The style of the mosque attack was similar to that of the school attack, when gunmen arrived in a car, set it on fire, and broke into the building using a back entrance.
Peshawar's Hayatabad Medical Complex said at least 19 people had been killed in the latest attack.
A witness, Shahid Hussain, told Reuters the worshippers had just finished prayers when five or six men wearing military uniforms broke into the mosque and started shooting.
"We had no idea what was going on. One of the attackers then blew himself up and then there was huge smoke and dust all around," he said.
The attack came as Pakistan tries to adopt new measures to tackle militants following the school massacre, in which 134 children were among the dead.
The government has pledged to crack down on all militant groups, and has reintroduced the death penalty, set up military courts to speed convictions and widened its offensive in northwestern areas on the Afghan border where militants find refuge.
Yet Pakistan's religious minorities, among them Ahmadis, Christians and Hindus, say the government is doing little to alleviate their daily struggle against discrimination and violence.
On January 30, a Shi'ite mosque was attacked in Sindh province, killing more than 60 people.

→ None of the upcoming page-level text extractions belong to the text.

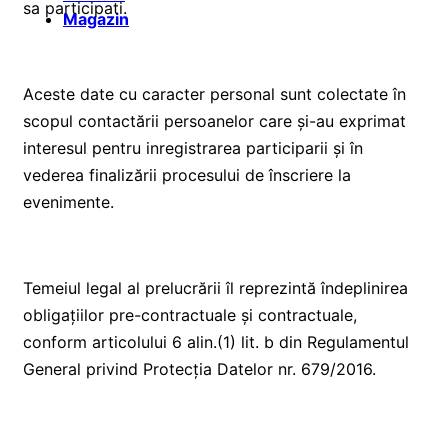
sa participati.
Magazin
Aceste date cu caracter personal sunt colectate în
scopul contactării persoanelor care și-au exprimat
interesul pentru inregistrarea participarii și în
vederea finalizării procesului de înscriere la
evenimente.
Temeiul legal al prelucrării îl reprezintă îndeplinirea
obligațiilor pre-contractuale și contractuale,
conform articolului 6 alin.(1) lit. b din Regulamentul
General privind Protecția Datelor nr. 679/2016.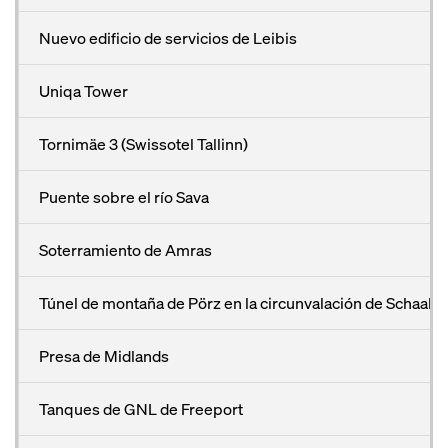
Nuevo edificio de servicios de Leibis
Uniqa Tower
Tornimäe 3 (Swissotel Tallinn)
Puente sobre el río Sava
Soterramiento de Amras
Túnel de montaña de Pörz en la circunvalación de Schaala
Presa de Midlands
Tanques de GNL de Freeport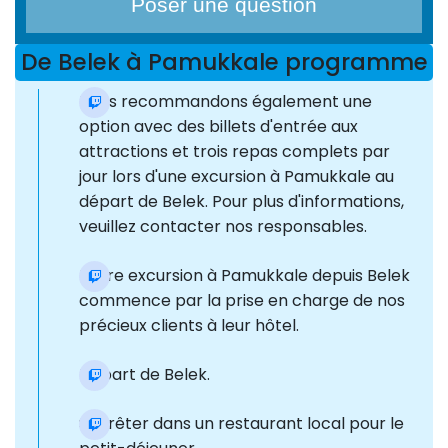
Poser une question
De Belek à Pamukkale programme
Nous recommandons également une
option avec des billets d'entrée aux
attractions et trois repas complets par
jour lors d'une excursion à Pamukkale au
départ de Belek. Pour plus d'informations,
veuillez contacter nos responsables.
Notre excursion à Pamukkale depuis Belek
commence par la prise en charge de nos
précieux clients à leur hôtel.
Départ de Belek.
S'arrêter dans un restaurant local pour le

The Jundallah militant group – a Sunni organisation linked to the Pakistani Taliban and which has announced allegiance with Islamic State – later claimed responsibility for the violence. It was the deadliest sectarian attack in the country in almost two years.
Fahad Marwat, a spokesman for Jundullah, told Reuters they had targeted the building because the Shi'ites "are our enemies".
Peshawar, in the north-west of Pakistan, has seen significant violence in recent years. At least 119 people, including 37 children, were killed in a suicide bombing outside All Saints Church in the city in September 2013.